IBM CICS TX Advanced and Standard versions 11.1 use weak cryptographic algorithms, allowing an unauthenticated attacker on the network to decrypt highly sensitive information.

Vulnerability

IBM CICS TX Advanced and Standard version 11.1 use weaker than expected cryptographic algorithms [1][2]. This vulnerability (CVE-2022-34319) allows an attacker to decrypt highly sensitive information. The affected products are IBM CICS TX Advanced 11.1 and IBM CICS TX Standard 11.1.

Exploitation

An unauthenticated attacker with network access can exploit this weakness. The CVSS vector indicates high attack complexity (AC:H) but no privileges or user interaction required [1][2]. The exact exploitation steps are not detailed, but the attacker would likely intercept encrypted data and leverage weak ciphers to decrypt it.

Impact

Successful exploitation results in the disclosure of highly sensitive information, compromising confidentiality. The CVSS score is 5.9 with high confidentiality impact and no impact on integrity or availability [1][2].

Mitigation

IBM has released fixes for both affected products. For IBM CICS TX Advanced 11.1 and IBM CICS TX Standard 11.1, download and apply the interim fix from IBM's support page [1][2]. No workarounds are available.

References
  1. IBM CICS TX Advanced is vulnerable to an attacker decrypting highly sensitive information (CVE-2022-34319).
  2. IBM CICS TX Standard is vulnerable to an attacker being allowed to decrypt highly sensitive information (CVE-2022-34319).

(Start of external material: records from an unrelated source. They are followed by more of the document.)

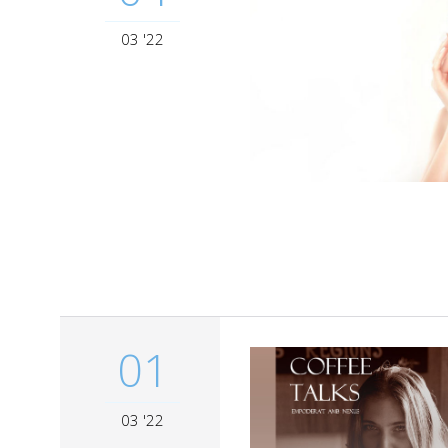
03 '22
01
03 '22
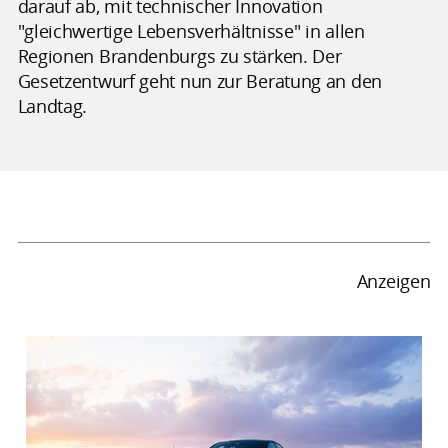
darauf ab, mit technischer Innovation
"gleichwertige Lebensverhältnisse" in allen
Regionen Brandenburgs zu stärken. Der
Gesetzentwurf geht nun zur Beratung an den
Landtag.
Anzeigen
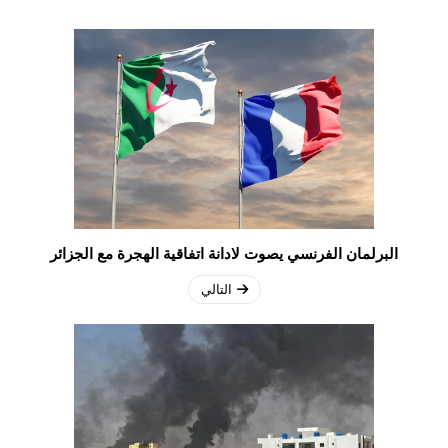
البرلمان الفرنسي يصوت لادانة اتفاقية الهجرة مع الجزائر
التالي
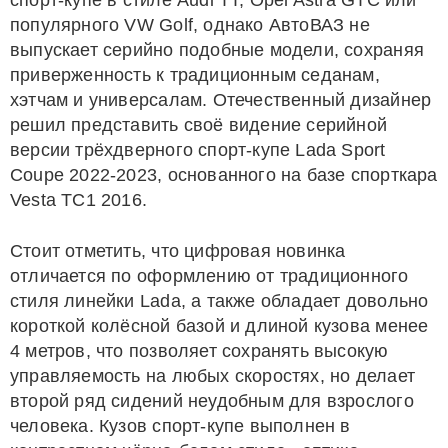
спорт-купе в стиле Audi TT, Opel Astra GTC или
популярного VW Golf, однако АвтоВАЗ не
выпускает серийно подобные модели, сохраняя
приверженность к традиционным седанам,
хэтчам и универсалам. Отечественный дизайнер
решил представить своё видение серийной
версии трёхдверного спорт-купе Lada Sport
Coupe 2022-2023, основанного на базе спорткара
Vesta TC1 2016.
Стоит отметить, что цифровая новинка
отличается по оформлению от традиционного
стиля линейки Lada, а также обладает довольно
короткой колёсной базой и длиной кузова менее
4 метров, что позволяет сохранять высокую
управляемость на любых скоростях, но делает
второй ряд сидений неудобным для взрослого
человека. Кузов спорт-купе выполнен в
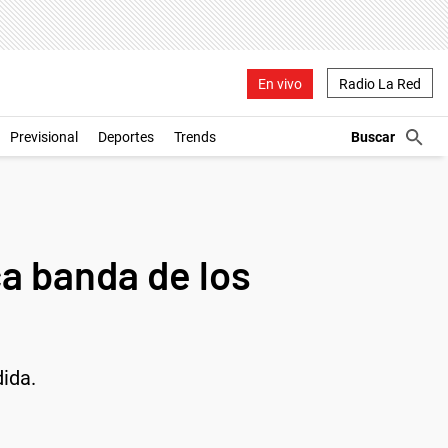
En vivo
Radio La Red
Previsional
Deportes
Trends
a banda de los
dida.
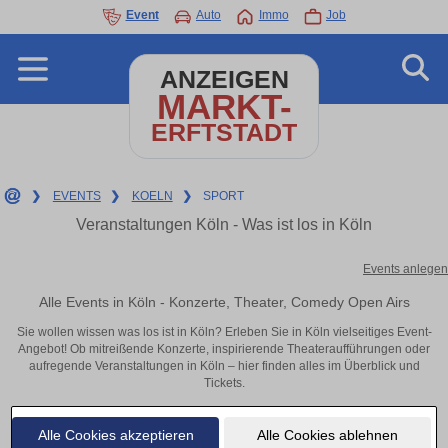
Event
Auto
Immo
Job
ANZEIGEN
MARKT-
ERFTSTADT
❯
EVENTS
❯
KOELN
❯
SPORT
Veranstaltungen Köln - Was ist los in Köln
Events anlegen
Alle Events in Köln - Konzerte, Theater, Comedy Open Airs
Sie wollen wissen was los ist in Köln? Erleben Sie in Köln vielseitiges Event-
Angebot! Ob mitreißende Konzerte, inspirierende Theateraufführungen oder
aufregende Veranstaltungen in Köln – hier finden alles im Überblick und
Tickets.
Alle Cookies akzeptieren
Alle Cookies ablehnen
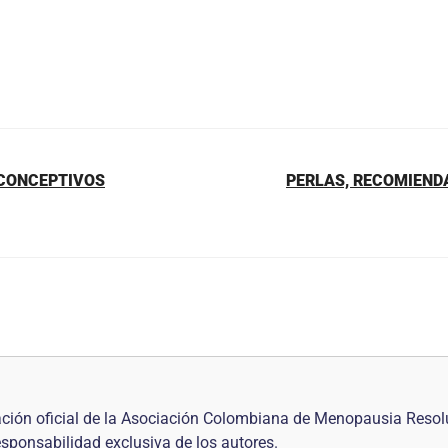
ICONCEPTIVOS
PERLAS, RECOMIENDA
ción oficial de la Asociación Colombiana de Menopausia Resol
responsabilidad exclusiva de los autores.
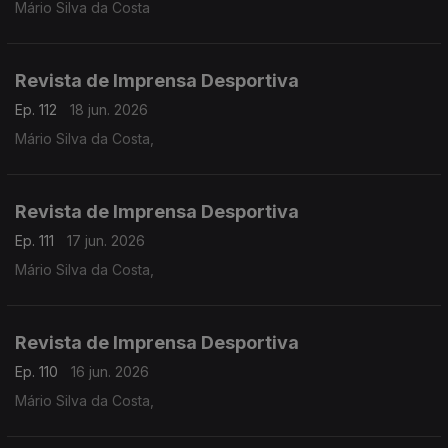
Mário Silva da Costa
Revista de Imprensa Desportiva
Ep. 112
18 jun. 2026
Mário Silva da Costa,
Revista de Imprensa Desportiva
Ep. 111
17 jun. 2026
Mário Silva da Costa,
Revista de Imprensa Desportiva
Ep. 110
16 jun. 2026
Mário Silva da Costa,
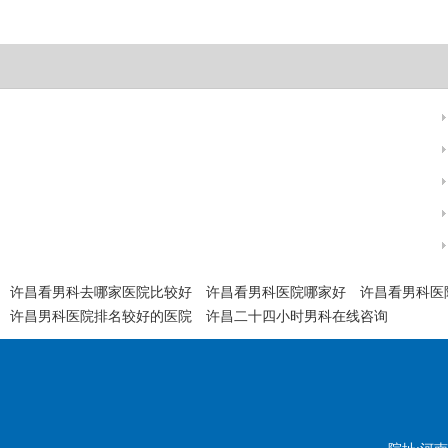
许昌看男科去哪家医院比较好
许昌看男科医院哪家好
许昌看男科医
许昌男科医院排名较好的医院
许昌二十四小时男科在线咨询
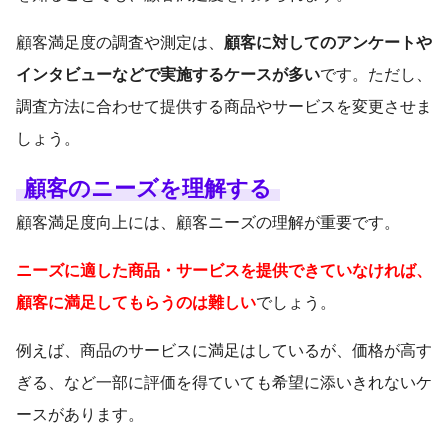
顧客満足度の調査や測定は、
顧客に対してのアンケートや
インタビューなどで実施するケースが多い
です。ただし、
調査方法に合わせて提供する商品やサービスを変更させま
しょう。
顧客のニーズを理解する
顧客満足度向上には、顧客ニーズの理解が重要です。
ニーズに適した商品・サービスを提供できていなければ、
顧客に満足してもらうのは難しい
でしょう。
例えば、商品のサービスに満足はしているが、価格が高す
ぎる、など一部に評価を得ていても希望に添いきれないケ
ースがあります。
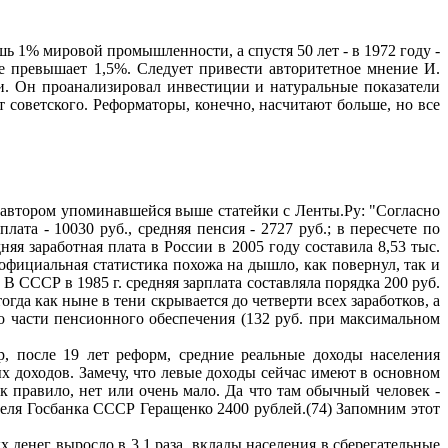
ь 1% мировой промышленности, а спустя 50 лет - в 1972 году -
 превышает 1,5%. Следует привести авторитетное мнение И.
ти. Он проанализировал инвестиции и натуральные показатели
т советского. Реформаторы, конечно, насчитают больше, но все
автором упоминавшейся выше статейки с Ленты.Ру: "Согласно
ата - 10030 руб., средняя пенсия - 2727 руб.; в пересчете по
няя заработная плата в России в 2005 году составила 8,53 тыс.
 официальная статистика похожа на дышло, как повернул, так и
 В СССР в 1985 г. средняя зарплата составляла порядка 200 руб.
тогда как ныне в тени скрывается до четверти всех заработков, а
о части пенсионного обеспечения (132 руб. при максимальном
р, после 19 лет реформ, средние реальные доходы населения
ых доходов. Замечу, что левые доходы сейчас имеют в основном
 правило, нет или очень мало. Да что там обычный человек -
еля Госбанка СССР Геращенко 2400 рублей.(74) Запомним этот
 денег выросло в 3,1 раза, вклады населения в сберегательные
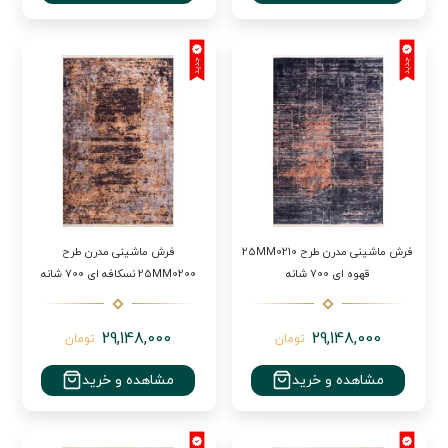
فرش ماشینی مدرن طرح 25MM0210
فرش ماشینی مدرن طرح
قهوه ای 700 شانه
25MM0200 نسکافه ای 700 شانه
29,148,000
29,148,000
تومان
تومان
مشاهده و خرید
مشاهده و خرید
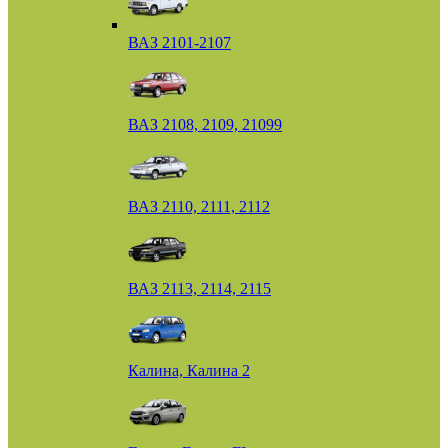
ВАЗ 2101-2107
ВАЗ 2108, 2109, 21099
ВАЗ 2110, 2111, 2112
ВАЗ 2113, 2114, 2115
Калина, Калина 2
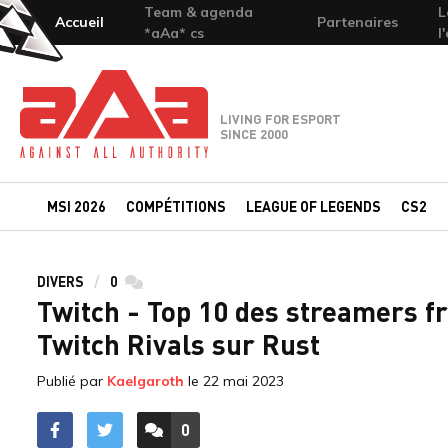
Team & agenda
L
Accueil
Partenaires
*aAa* cs
l
Team-aAa - against All authority
LIVING FOR ESPORT
SINCE 2000
MSI 2026
COMPÉTITIONS
LEAGUE OF LEGENDS
CS2
DIVERS
0
commentaires
Twitch - Top 10 des streamers fr
Twitch Rivals sur Rust
Publié par
Kaelgaroth
le
22 mai 2023
0
ACCÉDER AUX
COMMENTAIRES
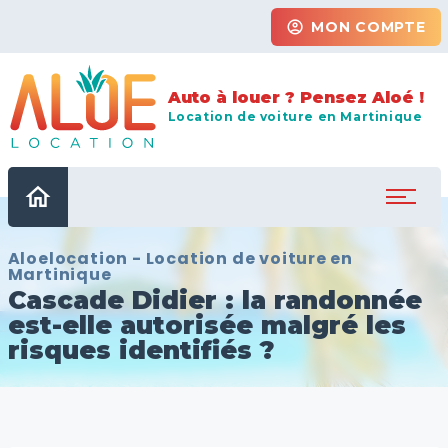
account_circle
MON COMPTE
Auto à louer ? Pensez Aloé !
Location de voiture en Martinique
home
Aloelocation - Location de voiture en
Martinique
Cascade Didier : la randonnée
est-elle autorisée malgré les
risques identifiés ?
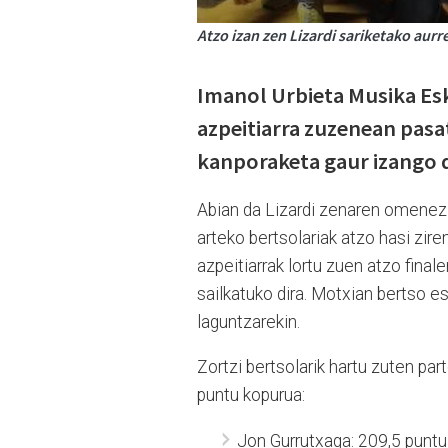
Atzo izan zen Lizardi sariketako aur
Imanol Urbieta Musika Esk
azpeitiarra zuzenean pasat
kanporaketa gaur izango d
Abian da Lizardi zenaren omenez s
arteko bertsolariak atzo hasi zire
azpeitiarrak lortu zuen atzo final
sailkatuko dira. Motxian bertso e
laguntzarekin.
Zortzi bertsolarik hartu zuten p
puntu kopurua:
Jon Gurrutxaga: 209,5 puntu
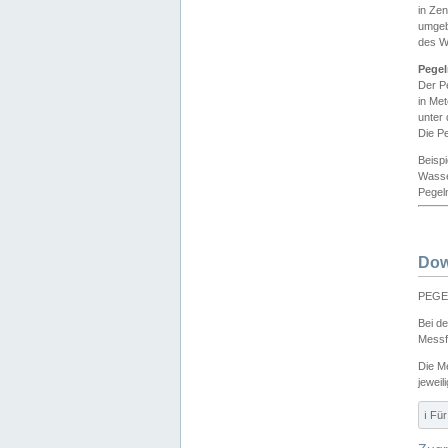
in Ze
umgeb
des W
Pegel
Der P
in Me
unter
Die Pe
Beisp
Wasse
Pegeln
Dow
PEGEL
Bei d
Messf
Die M
jeweil
ℹ️ F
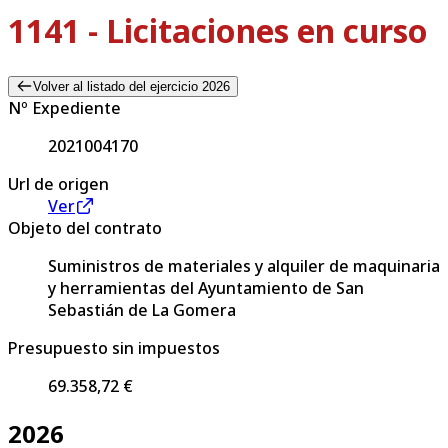
1141 - Licitaciones en curso
Volver al listado del ejercicio 2026
Nº Expediente
2021004170
Url de origen
Ver
Objeto del contrato
Suministros de materiales y alquiler de maquinaria
y herramientas del Ayuntamiento de San
Sebastián de La Gomera
Presupuesto sin impuestos
69.358,72 €
2026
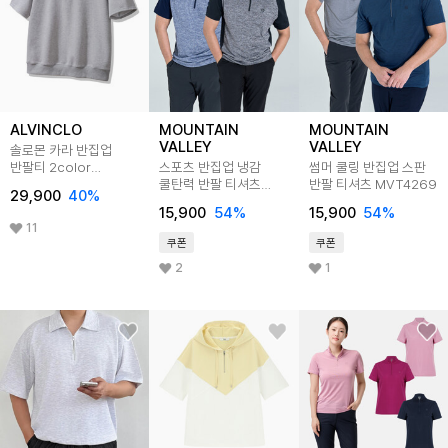
ALVINCLO
MOUNTAIN
MOUNTAIN
VALLEY
VALLEY
솔로몬 카라 반집업
반팔티 2color
스포츠 반집업 냉감
썸머 쿨링 반집업 스판
AST4824
쿨탄력 반팔 티셔츠
반팔 티셔츠 MVT4269
29,900
40
%
MVT4270
15,900
54
%
15,900
54
%
11
쿠폰
쿠폰
2
1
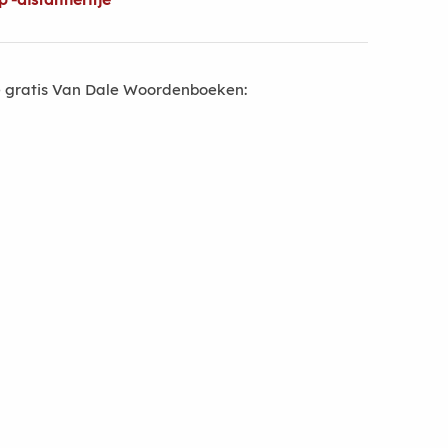
 gratis Van Dale Woordenboeken:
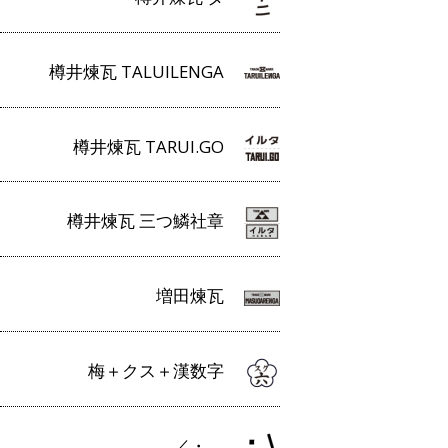
樽井煉瓦 TALUILENGA
樽井煉瓦 TARUI.GO
樽井煉瓦 三つ鱗社章
増田煉瓦
梅＋クス＋漢数字
／・＿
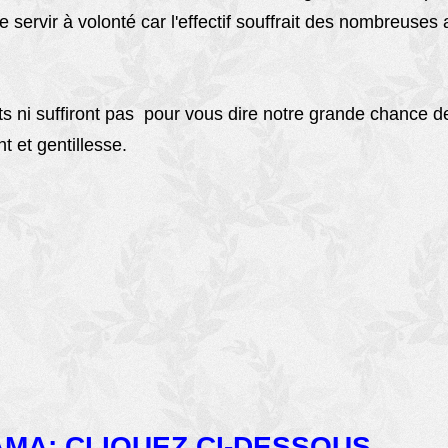
se servir à volonté car l'effectif souffrait des nombreus
ni suffiront pas pour vous dire notre grande chance de p
 et gentillesse.
MA: CLIQUEZ CI-DESSOUS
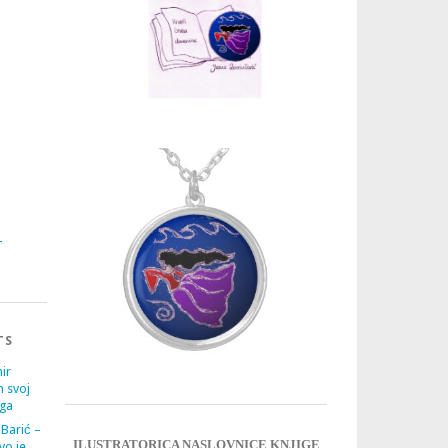
3
4
TS
ir
m svoj
ega
 Barić –
ILUSTRATORICA NASLOVNICE KNJIGE
vo je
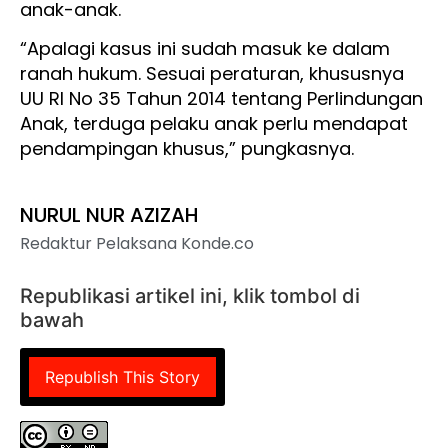
anak-anak.
“Apalagi kasus ini sudah masuk ke dalam
ranah hukum. Sesuai peraturan, khususnya
UU RI No 35 Tahun 2014 tentang Perlindungan
Anak, terduga pelaku anak perlu mendapat
pendampingan khusus,” pungkasnya.
NURUL NUR AZIZAH
Redaktur Pelaksana Konde.co
Republikasi artikel ini, klik tombol di
bawah
Republish This Story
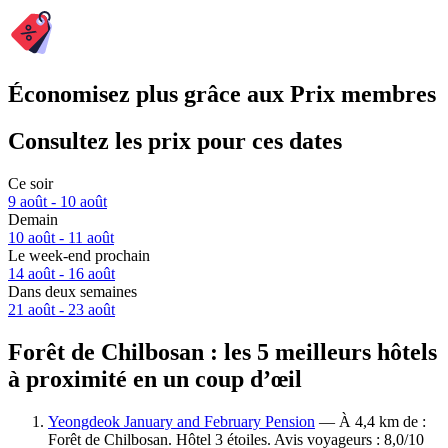
Économisez plus grâce aux Prix membres
Consultez les prix pour ces dates
Ce soir
9 août - 10 août
Demain
10 août - 11 août
Le week-end prochain
14 août - 16 août
Dans deux semaines
21 août - 23 août
Forêt de Chilbosan : les 5 meilleurs hôtels
à proximité en un coup d’œil
Yeongdeok January and February Pension
— À 4,4 km de :
Forêt de Chilbosan. Hôtel 3 étoiles. Avis voyageurs : 8,0/10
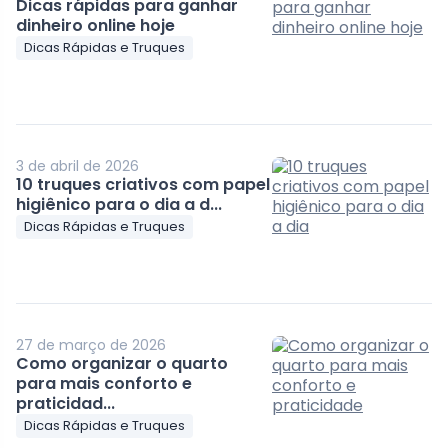
Dicas rápidas para ganhar
dinheiro online hoje
Dicas Rápidas e Truques
3 de abril de 2026
10 truques criativos com papel
higiênico para o dia a d...
Dicas Rápidas e Truques
27 de março de 2026
Como organizar o quarto
para mais conforto e
praticidad...
Dicas Rápidas e Truques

AI Insight generated on May 25, 2026. Synthesized from this CVE's description and the cited reference URLs; citations are validated against the source bundle.

Affected products

2
  • IBM/CICS TXllm-fuzzy2 versions
    = 11.7+ 1 more
    • (no CPE)range: = 11.7
    • (no CPE)range: 11.7

Patches

0

No patches discovered yet.

Vulnerability mechanics

AI mechanics synthesis has not run for this CVE yet.

References

3

News mentions

0

No linked articles in our index yet.